Exercise directions:
Could you please reproduce all the records below exactly, leaving out the images?

The input:
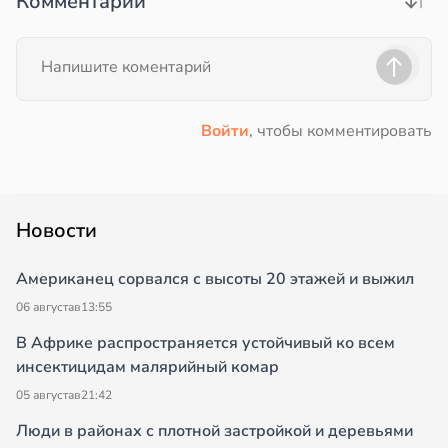
Комментарии
Войти
, чтобы комментировать
Новости
Американец сорвался с высоты 20 этажей и выжил
06 августа
в
13:55
В Африке распространяется устойчивый ко всем
инсектицидам малярийный комар
05 августа
в
21:42
Люди в районах с плотной застройкой и деревьями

Result of this exercise:
Комментарии
Войти
, чтобы комментировать
Новости
Американец сорвался с высоты 20 этажей и выжил
06 августа
в
13:55
В Африке распространяется устойчивый ко всем
инсектицидам малярийный комар
05 августа
в
21:42
Люди в районах с плотной застройкой и деревьями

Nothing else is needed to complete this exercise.